# Exercise input
____________________

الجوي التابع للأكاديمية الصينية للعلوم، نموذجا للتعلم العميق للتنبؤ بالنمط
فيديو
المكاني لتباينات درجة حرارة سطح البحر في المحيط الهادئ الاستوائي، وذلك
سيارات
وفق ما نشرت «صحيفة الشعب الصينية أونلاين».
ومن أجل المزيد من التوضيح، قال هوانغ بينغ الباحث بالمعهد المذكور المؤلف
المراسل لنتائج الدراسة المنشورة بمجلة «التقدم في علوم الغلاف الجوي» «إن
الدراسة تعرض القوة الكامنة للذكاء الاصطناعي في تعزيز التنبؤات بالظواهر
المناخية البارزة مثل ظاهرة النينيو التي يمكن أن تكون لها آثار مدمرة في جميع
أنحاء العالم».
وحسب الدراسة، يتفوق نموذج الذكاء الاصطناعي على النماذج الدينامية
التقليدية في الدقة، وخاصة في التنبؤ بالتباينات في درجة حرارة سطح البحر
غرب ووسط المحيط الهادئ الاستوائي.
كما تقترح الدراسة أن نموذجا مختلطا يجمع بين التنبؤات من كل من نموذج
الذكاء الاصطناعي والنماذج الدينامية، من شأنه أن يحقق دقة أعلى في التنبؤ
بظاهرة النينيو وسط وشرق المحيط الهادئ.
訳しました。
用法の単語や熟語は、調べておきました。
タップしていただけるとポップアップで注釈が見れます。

____________________

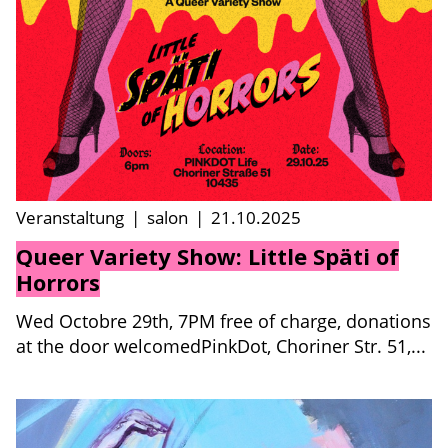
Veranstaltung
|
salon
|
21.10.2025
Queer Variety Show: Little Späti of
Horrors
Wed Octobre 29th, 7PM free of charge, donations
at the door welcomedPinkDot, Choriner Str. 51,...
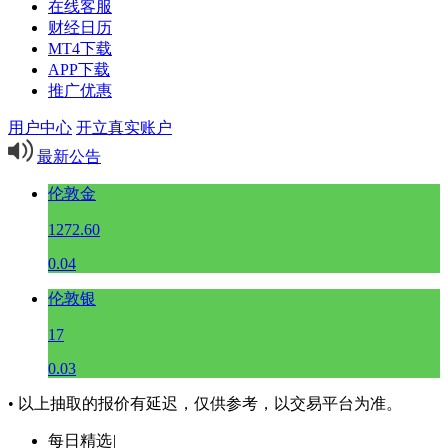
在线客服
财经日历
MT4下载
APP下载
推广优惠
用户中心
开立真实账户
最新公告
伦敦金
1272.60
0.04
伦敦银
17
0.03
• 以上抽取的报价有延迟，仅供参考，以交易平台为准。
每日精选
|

____________________

# What is required
Print exactly the lines of the listing above starting at the line containing "كما تقترح الدراسة" and ending at the line containing "タップしていただけるとポップアップで注釈が見れます。", both included.

# Reply to the exercise
كما تقترح الدراسة أن نموذجا مختلطا يجمع بين التنبؤات من كل من نموذج
الذكاء الاصطناعي والنماذج الدينامية، من شأنه أن يحقق دقة أعلى في التنبؤ
بظاهرة النينيو وسط وشرق المحيط الهادئ.
訳しました。
用法の単語や熟語は、調べておきました。
タップしていただけるとポップアップで注釈が見れます。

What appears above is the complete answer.